Inflation is well contained, Personal Income is flat but, most importantly, consumer spending was down. This correlated with yesterday’s revised GDP which showed real per capita disposable income lower. In fact, real per capita disposable income contracted during the quarter at an astonishing -9.03% annualized rate, taking it to a level below where it was two years ago.
The consumer drives the economy and with income flat and social security taking a larger bite out of everyone’s paycheck these is less for the consumer to spend. This will diminish GDP.
Chicago PMI (May 2013)
– Business Barometer Index -58.7. Previous was 49.0.
This indicates a shift from minimal contraction (any reading <50) to expansion.
University of Michigan Consumer Sentiment (May 2013)
– Sentiment Index 84.5. Previous was 84.7.
This is a survey about consumers’ attitude toward the economy and intent to spend. If this and the Personal Income/Outlay report are accurate then it could be the case that consumers feel better and want to spend but simply don’t have the disposable income to do so.

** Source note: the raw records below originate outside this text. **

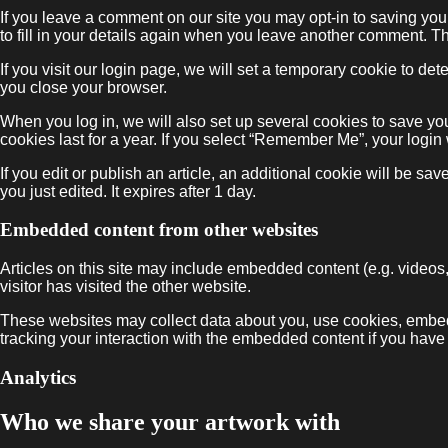
If you leave a comment on our site you may opt-in to saving yo
to fill in your details again when you leave another comment. Th
If you visit our login page, we will set a temporary cookie to 
you close your browser.
When you log in, we will also set up several cookies to save yo
cookies last for a year. If you select “Remember Me”, your login 
If you edit or publish an article, an additional cookie will be sa
you just edited. It expires after 1 day.
Embedded content from other websites
Articles on this site may include embedded content (e.g. videos
visitor has visited the other website.
These websites may collect data about you, use cookies, embed a
tracking your interaction with the embedded content if you have
Analytics
Who we share your artwork with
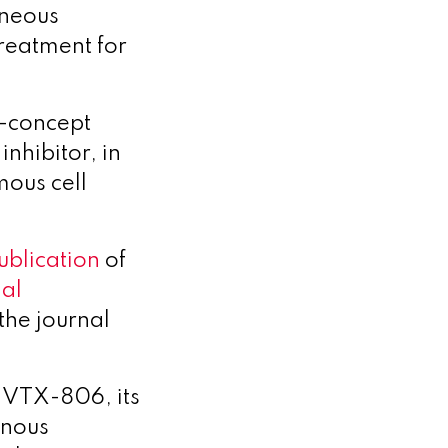
aneous
reatment for
f-concept
nhibitor, in
ous cell
ublication
of
nal
the journal
r VTX-806, its
inous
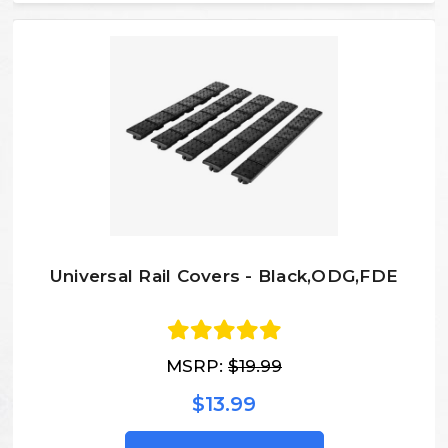
Universal Rail Covers - Black,ODG,FDE
MSRP:
$19.99
$13.99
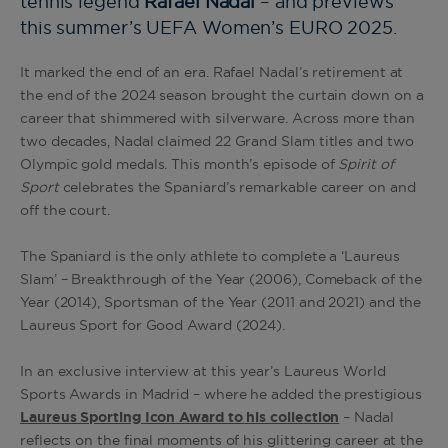
tennis legend
Rafael Nadal
– and previews
this summer’s UEFA Women’s EURO 2025.
It marked the end of an era. Rafael Nadal’s retirement at
the end of the 2024 season brought the curtain down on a
career that shimmered with silverware. Across more than
two decades, Nadal claimed 22 Grand Slam titles and two
Olympic gold medals. This month’s episode of
Spirit of
Sport
celebrates the Spaniard’s remarkable career on and
off the court.
The Spaniard is the only athlete to complete a ‘Laureus
Slam’ – Breakthrough of the Year (2006), Comeback of the
Year (2014), Sportsman of the Year (2011 and 2021) and the
Laureus Sport for Good Award (2024).
In an exclusive interview at this year’s Laureus World
Sports Awards in Madrid – where he added the prestigious
Laureus Sporting Icon Award to his collection
– Nadal
reflects on the final moments of his glittering career at the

If one looks at the Federal Reserve’s report of the savings rate (http://research.stlouisfed.org/fred2/data/PSAVERT.txt) it is ugly. It has been under 2.5% every month this year. It had been over 3% every month from January 2008 to December 2012. It may be the case that consumers are responding to the increase in Social Security tax by spending their savings. This has longer term negative consequences.